Millikin University Student Essay

Ryan Casey

Ryan Casey graduated with a B.A. in literature. After graduating in May, 2000, he moved to Japan where he is teaching conversational English and literature.
Ryan's haibun Ryan's tanka

A Journey Through Tanka

by Ryan Casey

It all started with a poem.  Okay, well, considering that I'm chronicling my experiences with a form of poetry, that's not all that surprising of a starting point.  But it did.  It started with a poem.

To backtrack slightly, a few short months ago, I didn't know what haiku was.  I really didn't.  In grade school, I did the whole 5-7-5 nature poem.  I wrote quite a few of them actually.  I remember one specifically was about a waterfall.  I can only imagine how horrible they actually are.  My next experience was last semester at a reading from School's Out.  After a lot of confused counting on my fingers-that's weird, I only counted two lines; and now I know that one was only twelve syllables long—I came to realize that I was clueless.  I knew that I didn't know, which was more than I had known before.  And basically, when I walked into class the first time this semester, I wasn't quite sure what to expect.

Haiku grew on me quickly.  It was an reader-friendly genre.  Easy to understand the basics of, and yet rich with endless possibilities.  I enjoyed the restraints of brevity.  It was challenging, and different than my sometimes-verbose writing.

And then I read the poem.

It was a Shiki tanka from The Haiku Handbook.

crowding night
weary with the work
of writing things
blew the fire to life
and drank some tea

What it was exactly about that poem that struck so deeply I'm not sure.  It did, however, seem to contain—somehow—a human element of truth.  In some intangible way, I sat there, reading that tanka, and not only had someone captured a moment.  Shiki, in those five lines, captured a part of me.  A part of humanity.

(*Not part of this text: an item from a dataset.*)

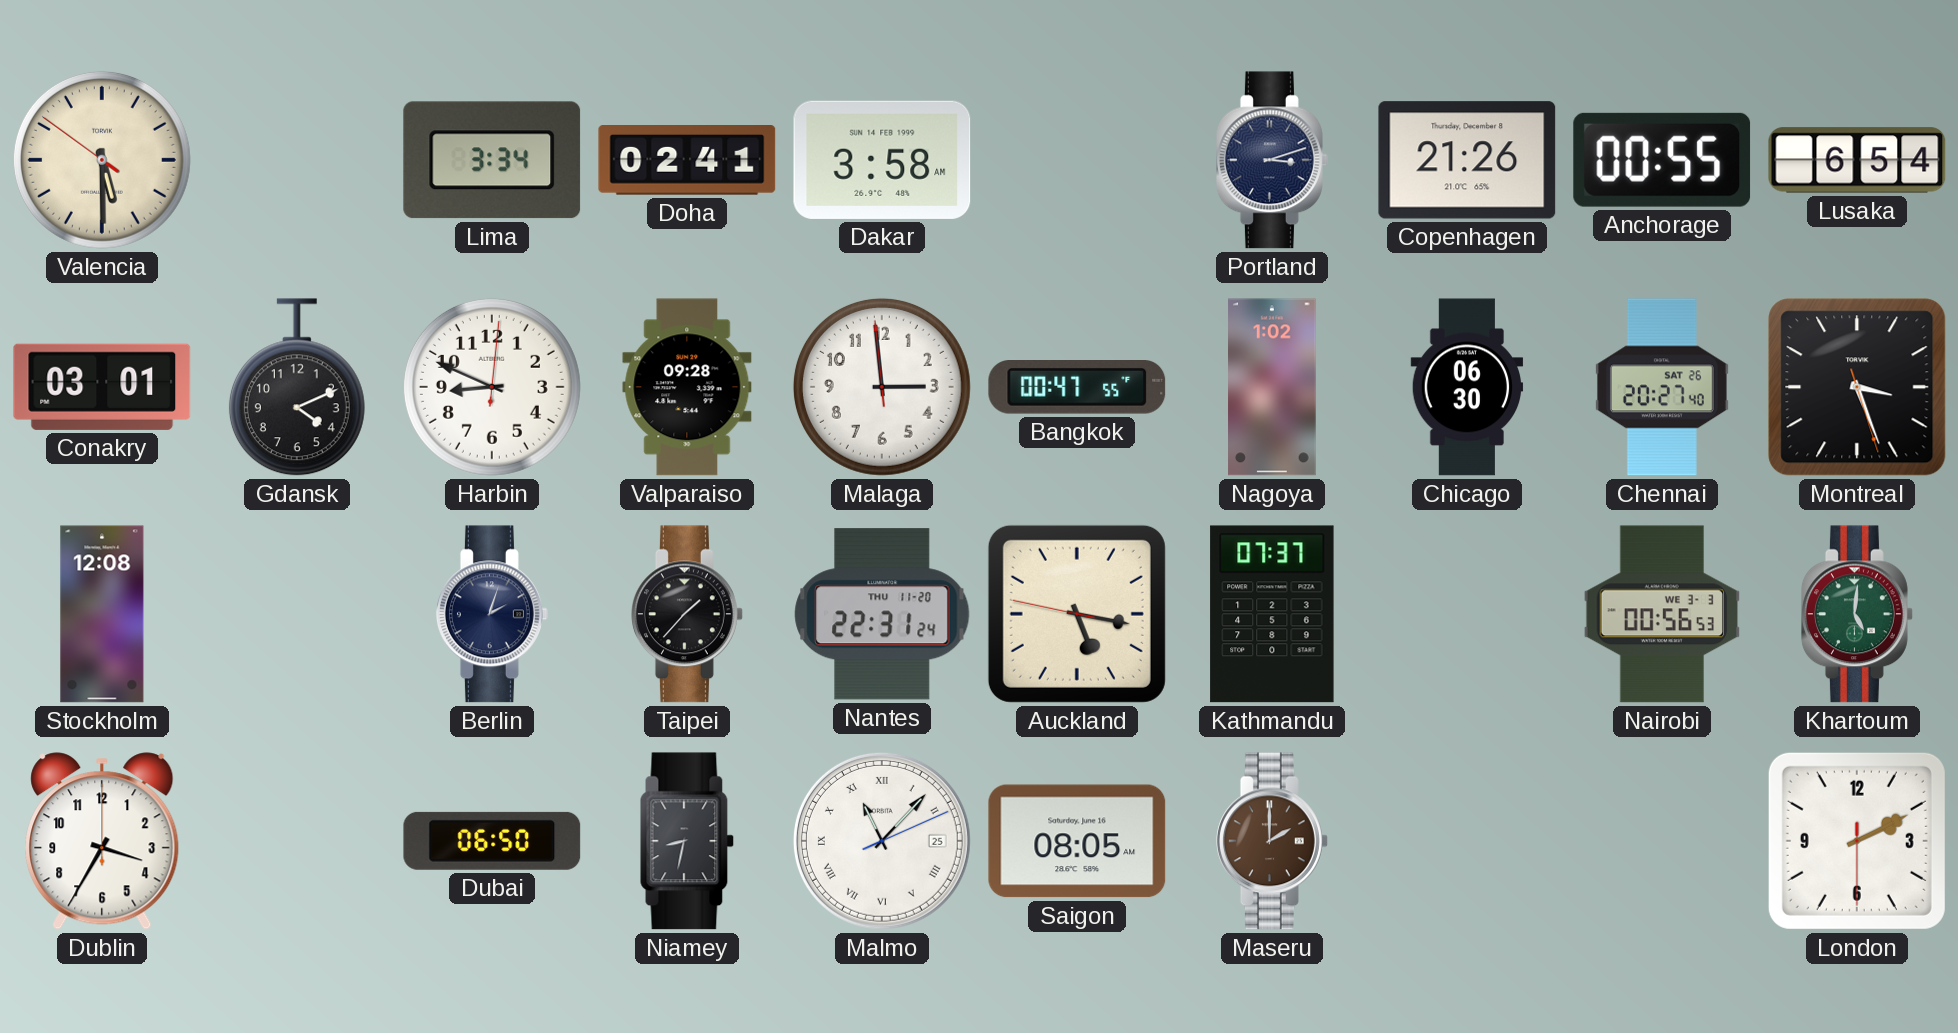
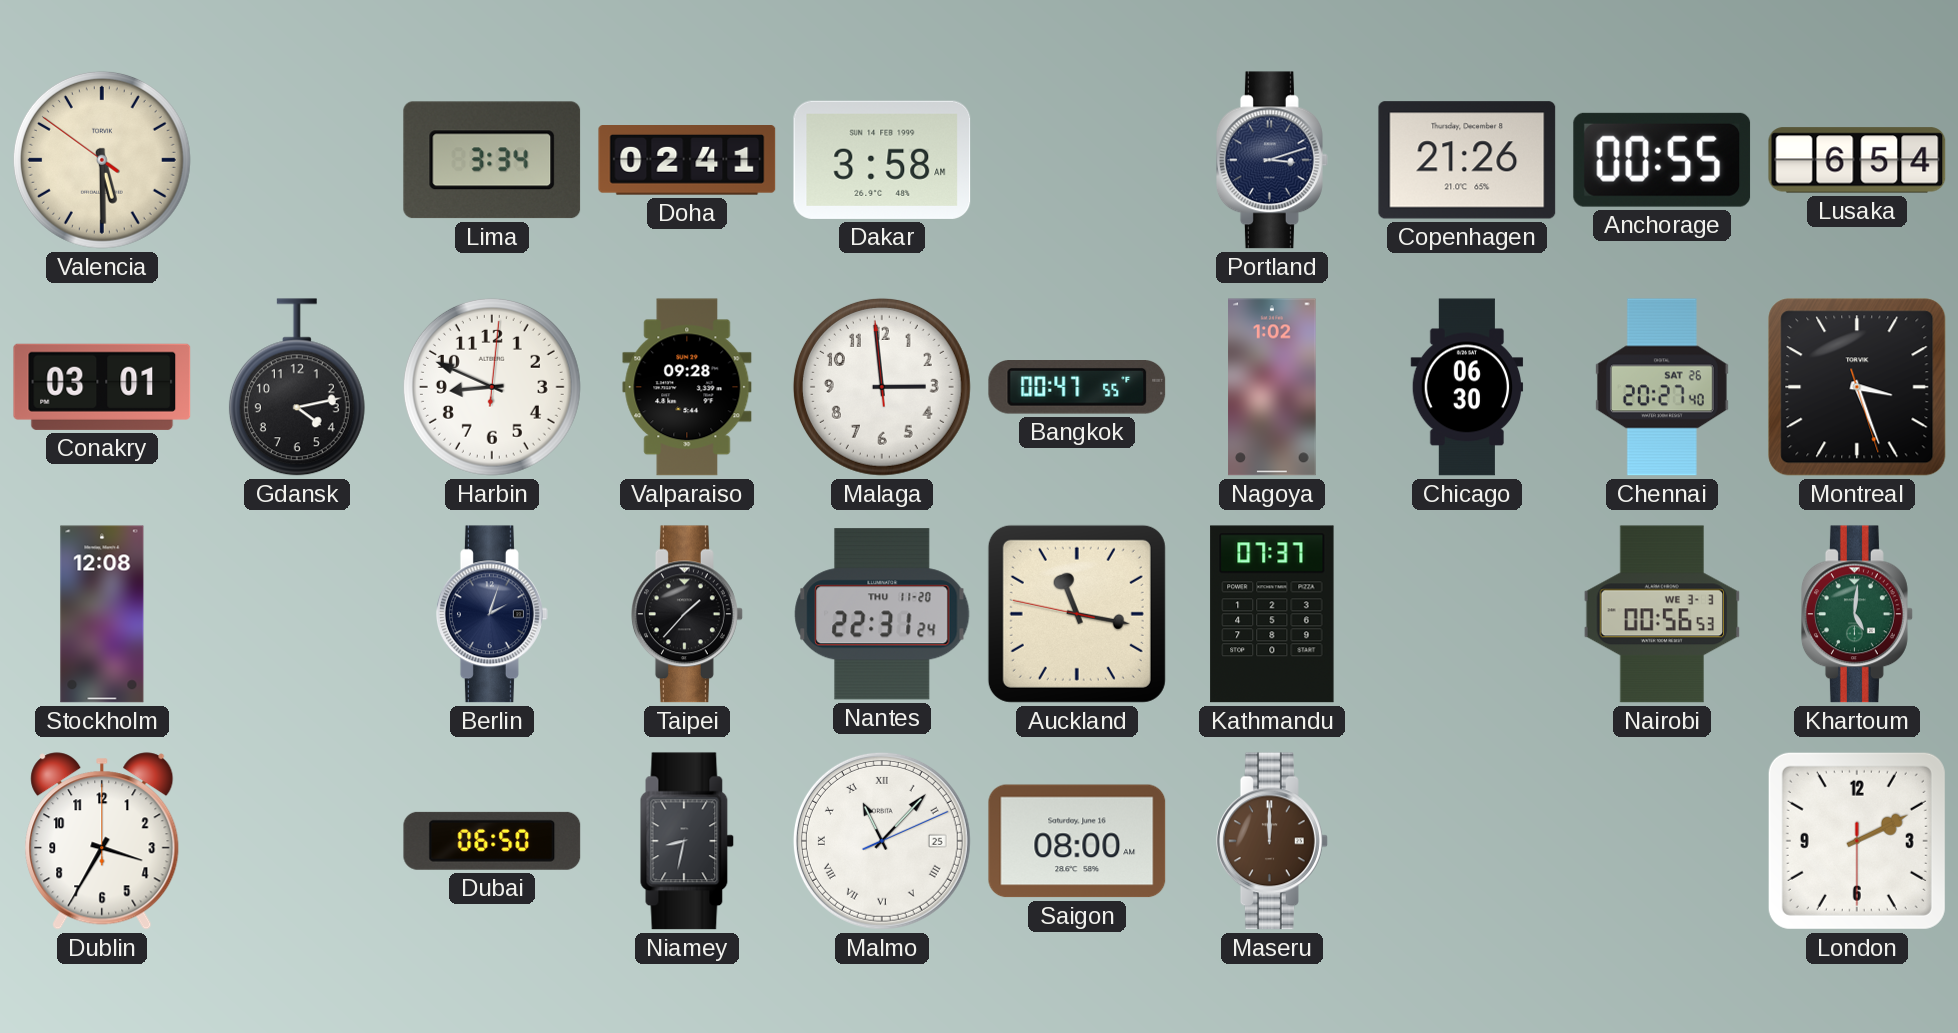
Gdansk: 4:11 -> 4:13
Auckland: 5:16 -> 11:16
Saigon: 08:05 -> 08:00
Maseru: 2:00 -> 12:00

I really do believe I'm zen enough to not be completely human-centric.  And haiku is great about observing the outside.  But this tanka seemed to be doing more.  Observing the outside and then internalizing it.  It was deeply personal.  There was so much human subtext in what he wrote.  In my opinion, that just could not be accomplished with a haiku. That sense of a moment stretching itself out, with that final sip of tea.

So, I started to read more about tanka.

And at first, I was rather nonplussed.  Nothing—not even sort of—resonated inside me like Shiki's tea tanka.  In fact, I found myself gravitating more, back towards haiku.  I didn't really understand what I was looking at.  All I knew was that Shiki's was not a model.  Some were very abstract; some were actually political.  Many seemed to be one big-run-on sentence.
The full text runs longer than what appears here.